In brief, an SDLC is a way to get things done in terms of developing a product and turning it into a business.
- SDLC models
- Waterfall model
- V-Shaped model
- Big Bang model
- Prototyping model
- Iterative and Incremental model
- RAD model
- Spiral development model
- Agile model
Based on your market, project context, and business requirements, you can choose an established SDLC or create your own.
The first SDLC model in the history of software development, Waterfall is the simplest. In the Waterfall model, the development process is linear. Tasks and phases are completed one by one in a strict order. The progress flows steadily downwards, like water over a waterfall.
The traditional phases in the Waterfall model are:
- Requirements gathering
- Integration and testing
The Waterfall model does not permit going back to previous stages of development to fix things or implement changes. This can only be done in the next Waterfall iteration.
- Easy to explain to the client and easy for the team to understand
- Obvious structure with well-defined stages and activities
- Easy planning and scheduling with clear milestones
- Phases completed one at a time
- Errors and misconveniences are easy to verify at each stage
- Every stage is easy to analyze and evaluate
- Well-documented processes
- Only works with non-flexible requirements
- Can't return to completed stages
- Hard to adjust
- Cost of development is usually high
- High risk of bugs and other inconveniences
- Difficult to measure progress during stages
Best for projects with:
- Stable, non-ambiguous requirements
- A clear definition of and vision for the product
- Well-known technologies and a stable technology stack
- Enough resources for implementation and support
- A short time frame
Also known as the V-Model or Verification and Validation model, the V-Shaped model is an extension of the Waterfall SDLC approach. With the V-Model, progress does not move in a straight line but rises upwards after implementation and coding.

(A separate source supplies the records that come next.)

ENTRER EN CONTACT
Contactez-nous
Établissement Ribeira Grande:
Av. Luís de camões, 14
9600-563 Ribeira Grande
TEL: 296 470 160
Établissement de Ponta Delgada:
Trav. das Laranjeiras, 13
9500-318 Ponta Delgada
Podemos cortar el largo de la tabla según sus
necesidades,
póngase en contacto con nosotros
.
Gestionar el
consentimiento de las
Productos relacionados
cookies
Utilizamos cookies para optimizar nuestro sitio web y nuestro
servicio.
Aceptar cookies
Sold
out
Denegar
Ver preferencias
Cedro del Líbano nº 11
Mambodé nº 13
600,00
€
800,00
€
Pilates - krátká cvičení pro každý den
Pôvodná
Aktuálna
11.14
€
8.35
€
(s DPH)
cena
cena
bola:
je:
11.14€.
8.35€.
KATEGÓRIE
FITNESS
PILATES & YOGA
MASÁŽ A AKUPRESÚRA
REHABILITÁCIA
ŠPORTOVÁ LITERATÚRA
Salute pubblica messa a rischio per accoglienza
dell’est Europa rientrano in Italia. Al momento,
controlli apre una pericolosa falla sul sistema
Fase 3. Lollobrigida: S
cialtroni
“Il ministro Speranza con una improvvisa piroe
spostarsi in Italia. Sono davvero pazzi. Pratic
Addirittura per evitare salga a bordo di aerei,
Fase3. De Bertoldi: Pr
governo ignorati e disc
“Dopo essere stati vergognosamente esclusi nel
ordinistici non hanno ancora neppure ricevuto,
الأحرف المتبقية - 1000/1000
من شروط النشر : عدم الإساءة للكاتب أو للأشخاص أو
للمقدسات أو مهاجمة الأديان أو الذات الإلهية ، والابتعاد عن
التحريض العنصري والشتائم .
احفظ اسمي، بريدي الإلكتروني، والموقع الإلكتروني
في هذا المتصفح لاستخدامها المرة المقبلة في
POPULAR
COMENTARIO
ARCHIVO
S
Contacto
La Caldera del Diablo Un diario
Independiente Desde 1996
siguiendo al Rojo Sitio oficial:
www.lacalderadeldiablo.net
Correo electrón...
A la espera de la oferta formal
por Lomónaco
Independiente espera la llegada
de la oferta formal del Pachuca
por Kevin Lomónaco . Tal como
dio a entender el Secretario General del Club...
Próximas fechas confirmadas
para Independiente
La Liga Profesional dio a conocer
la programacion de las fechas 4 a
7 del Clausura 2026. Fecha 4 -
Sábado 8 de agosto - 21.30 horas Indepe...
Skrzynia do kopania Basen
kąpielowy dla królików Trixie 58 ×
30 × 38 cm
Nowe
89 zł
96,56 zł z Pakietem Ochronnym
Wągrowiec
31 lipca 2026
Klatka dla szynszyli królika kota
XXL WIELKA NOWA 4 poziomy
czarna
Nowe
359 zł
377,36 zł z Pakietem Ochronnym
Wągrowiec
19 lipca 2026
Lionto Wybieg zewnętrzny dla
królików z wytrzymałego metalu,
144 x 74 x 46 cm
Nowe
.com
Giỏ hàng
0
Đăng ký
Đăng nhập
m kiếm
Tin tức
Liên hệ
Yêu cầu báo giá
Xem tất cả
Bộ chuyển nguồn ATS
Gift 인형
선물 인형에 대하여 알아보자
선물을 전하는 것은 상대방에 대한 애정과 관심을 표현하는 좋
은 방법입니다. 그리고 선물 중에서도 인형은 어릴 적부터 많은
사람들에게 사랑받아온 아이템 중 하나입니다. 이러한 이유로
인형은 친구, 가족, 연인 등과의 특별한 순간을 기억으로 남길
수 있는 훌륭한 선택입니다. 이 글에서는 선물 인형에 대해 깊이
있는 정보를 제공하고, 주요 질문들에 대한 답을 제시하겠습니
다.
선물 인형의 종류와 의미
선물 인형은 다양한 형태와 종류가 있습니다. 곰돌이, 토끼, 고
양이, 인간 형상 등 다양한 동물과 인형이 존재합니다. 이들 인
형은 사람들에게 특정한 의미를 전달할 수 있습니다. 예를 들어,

Early test planning is typical for V-Model SDLC projects, which is the major difference vis-à-vis the Waterfall model. Every development stage has a parallel testing phase, which helps to verify and validate every step before moving on to the next.
- Easy to use and explain
- Clear deliverables for every phase, meaning greater discipline
- Better results than in the Waterfall model due to early testing
- Clear verification and validation at every stage
- Smooth defect tracking, as bugs are found at the early stages
- Easier progress tracking, at least compared to the Waterfall model
- Poor flexibility with no support for iterations
- Hard and costly to make adjustments due to no handling of parallel events
- High business and development risks
- No early prototypes available
- No clear solution for problems detected during testing
The project phases in the V-Model are the same as in Waterfall, but with verification and validation for each phase via testing. So the V-Model is good for similar types of projects as Waterfall.
Big Bang model
This SDLC model typically doesn’t follow any specific processes or instructions.

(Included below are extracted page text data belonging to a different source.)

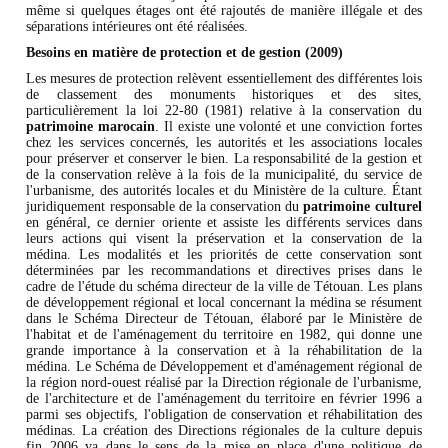
même si quelques étages ont été rajoutés de manière illégale et des
séparations intérieures ont été réalisées.
Besoins en matière de protection et de gestion (2009)
Les mesures de protection relèvent essentiellement des différentes lois
de classement des monuments historiques et des sites,
particulièrement la loi 22-80 (1981) relative à la conservation du
patrimoine marocain
. Il existe une volonté et une conviction fortes
chez les services concernés, les autorités et les associations locales
pour préserver et conserver le bien. La responsabilité de la gestion et
de la conservation relève à la fois de la municipalité, du service de
l'urbanisme, des autorités locales et du Ministère de la culture. Étant
juridiquement responsable de la conservation du
patrimoine culturel
en général, ce dernier oriente et assiste les différents services dans
leurs actions qui visent la préservation et la conservation de la
médina. Les modalités et les priorités de cette conservation sont
déterminées par les recommandations et directives prises dans le
cadre de l'étude du schéma directeur de la ville de Tétouan. Les plans
de développement régional et local concernant la médina se résument
dans le Schéma Directeur de Tétouan, élaboré par le Ministère de
l'habitat et de l'aménagement du territoire en 1982, qui donne une
grande importance à la conservation et à la réhabilitation de la
médina. Le Schéma de Développement et d'aménagement régional de
la région nord-ouest réalisé par la Direction régionale de l'urbanisme,
de l'architecture et de l'aménagement du territoire en février 1996 a
parmi ses objectifs, l'obligation de conservation et réhabilitation des
médinas. La création des Directions régionales de la culture depuis
fin 2006 va dans le sens de la mise en place d'une politique de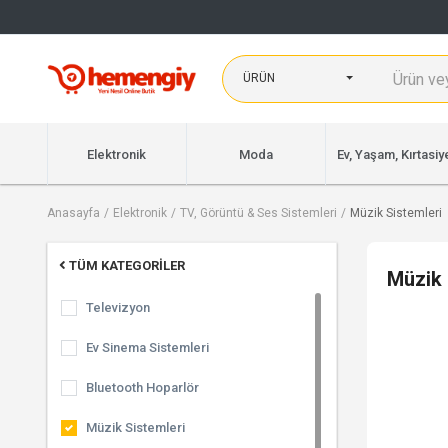
ÜRÜN
Elektronik
Moda
Ev, Yaşam, Kırtasiy
Anasayfa
Elektronik
TV, Görüntü & Ses Sistemleri
Müzik Sistemleri
TÜM KATEGORILER
Müzik 
Televizyon
Ev Sinema Sistemleri
Bluetooth Hoparlör
Müzik Sistemleri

Development starts with the resources and efforts available at the moment, with very little or no planning at all. As a result, the customer gets a product that may not even meet the requirements. Features are implemented on the fly.
The key idea of the Big Bang SDLC model is to assign all available resources to development of the product itself, mostly in terms of coding, without bothering about meeting the plans.
- Dramatically simple model
- Almost no planning needed
- Simple to manage
- Doesn’t require a lot of resources
- Flexible for the development team
- High risk and uncertainty; the whole project may need to be redone from scratch
- Doesn’t fit complicated, long-term, or object-oriented projects
- High probability of wasted resources due to uncertain requirements
- Small teams or single developers
- Academic projects
- Projects with no certain requirements or expected release date
- Low-risk repetitive and small projects
The Prototyping SDLC approach is about creating a working prototype of the software product with limited functionality and then quickly turning the prototype into the complete product. The prototype may not contain the exact logic of the finished product.
This software development life cycle approach is good for allowing the consumer to visualize the product. Gathering and analyzing feedback from customers helps the development team better understand customer requirements at the early stages of development.
Check this article to learn why requirements are important in software engineering.
Prototyping is also valued because it involves fewer iterations than the traditional Waterfall model. This is because testing is done on (and changes are made to) the prototype, not the fully developed product.
Of course, creating a valuable prototype requires some basic understanding of the product and market requirements, especially in terms of the user interface.
With the Prototyping model, users’ feedback takes the definitive role in planning further development.
Prototyping allows users to evaluate developer proposals for the further apps functionality and try them out before they're implemented.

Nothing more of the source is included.